Si nous réglons la crise climatique par le totalitarisme, nous revenons en arrière, nous renonçons à une partie du rêve humaniste, nous renonçons à notre propre humanité. Je ne m’intéresse qu’aux solutions climatiques qui, en même temps, luttent contre le totalitarisme.

Nous devons changer de mode de vie, d’habitude, de technologie… mais non pour revenir à un stade antérieur de nos sociétés, mais aller vers un stade ultérieur.

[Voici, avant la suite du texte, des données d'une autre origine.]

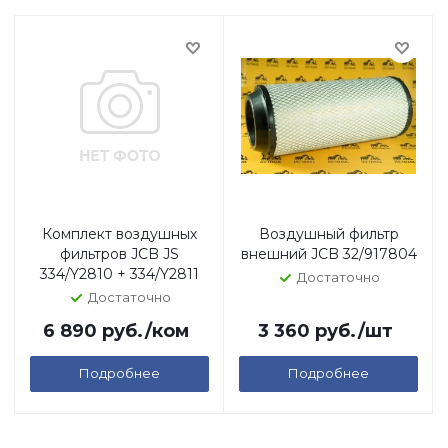
Комплект воздушных
Воздушный фильтр
фильтров JCB JS
внешний JCB 32/917804
334/Y2810 + 334/Y2811
Достаточно
Достаточно
6 890
руб.
/ком
3 360
руб.
/шт
Подробнее
Подробнее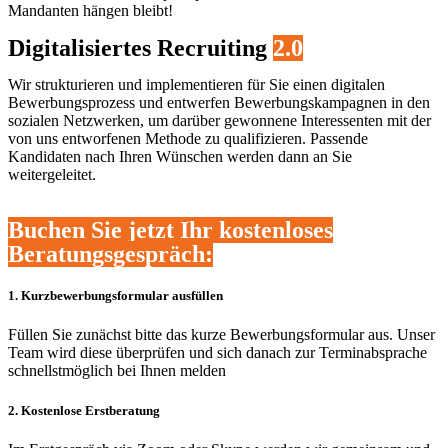
Mandanten hängen bleibt!
Digitalisiertes Recruiting
2.0
Wir strukturieren und implementieren für Sie einen digitalen
Bewerbungsprozess und entwerfen Bewerbungskampagnen in den
sozialen Netzwerken, um darüber gewonnene Interessenten mit der
von uns entworfenen Methode zu qualifizieren. Passende
Kandidaten nach Ihren Wünschen werden dann an Sie
weitergeleitet.
Buchen Sie jetzt Ihr kostenloses
Beratungsgespräch:
1. Kurzbewerbungsformular ausfüllen
Füllen Sie zunächst bitte das kurze Bewerbungsformular aus. Unser
Team wird diese überprüfen und sich danach zur Terminabsprache
schnellstmöglich bei Ihnen melden
2. Kostenlose Erstberatung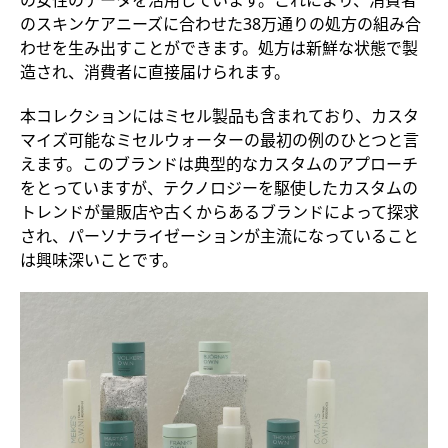
の女性のデータを活用しています。これにより、消費者
のスキンケアニーズに合わせた38万通りの処方の組み合
わせを生み出すことができます。処方は新鮮な状態で製
造され、消費者に直接届けられます。
本コレクションにはミセル製品も含まれており、カスタ
マイズ可能なミセルウォーターの最初の例のひとつと言
えます。このブランドは典型的なカスタムのアプローチ
をとっていますが、テクノロジーを駆使したカスタムの
トレンドが量販店や古くからあるブランドによって探求
され、パーソナライゼーションが主流になっていること
は興味深いことです。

Je le redis parce que j’en suis convaincu : si par des lois ou toute autre forme d’autorité, on force les gens à réduire leur bien-être, ce qu’ils entendent par bien-être, au nom du réchauffement climatique ce sera une catastrophe plus grande que le réchauffement lui-même. On doit, au contraire, inventer des solutions qui mènent le bien-être à devenir plus respectueux de la planète.

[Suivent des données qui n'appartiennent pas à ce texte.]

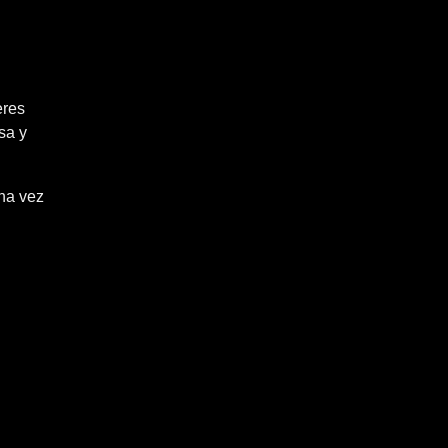
eres
sa y
na vez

L’alimentation bio par exemple. C’est quoi idéalement ? Surtout pas celle du retour à la terre. C’est des aliments qui ont nécessité moins d’eau, moins d’énergie, moins de pesticides… et qui en plus, surtout, avant tout, sont meilleurs au goût comme à la santé. Cette alimentation bio, encore embryonnaire dans sa mise en œuvre, se base sur une haute maîtrise technologique. Elle est moins coûteuse à produire et, une fois déployée, aboutira à des coûts réduits à l’achat aussi (je ne parle surtout pas du bio des villes à la mode aujourd’hui).

Tout le monde peut avoir envie de consommer de tels aliments, les riches comme les plus pauvres. On est dans l’ordre du désir et non dans celui de la dictature. Et pourtant, on aboutit au même résultat qu’en se serrant la ceinture.

Plutôt que de dire aux gens de ne plus se chauffer, on peut leur expliquer comment isoler leur maison et les rendre positives. Plutôt que leur dire de ne plus se déplacer, on peut imaginer des technologies propres. J’ai rencontré quelqu’un qui vient d’acheter un vélo cigare. Il fait 25 km comme s’il en faisait 5 avec un vélo classique, en plus il est à l’abri des intempéries. Nous avons des solutions. Il faut arrêter de dire que tout est utopie et que seul le retour en arrière, et donc au totalitarisme, nous sauvera.

En plus, les pays les plus pauvres veulent rejoindre notre niveau de bien-être. On ne va pas à eux aussi leur imposer de nouvelles dictatures. Ils ne le supporteront pas. Ils exploseront. Il faut leur proposer nos nouvelles technologies, le bio dont je parle, qu’ils pourront eux aussi mettre en œuvre puisqu’il est moins dispendieux. C’est ainsi que tous ensemble nous nous en sortirons, en allant tous dans la même direction, les riches comme les pauvres.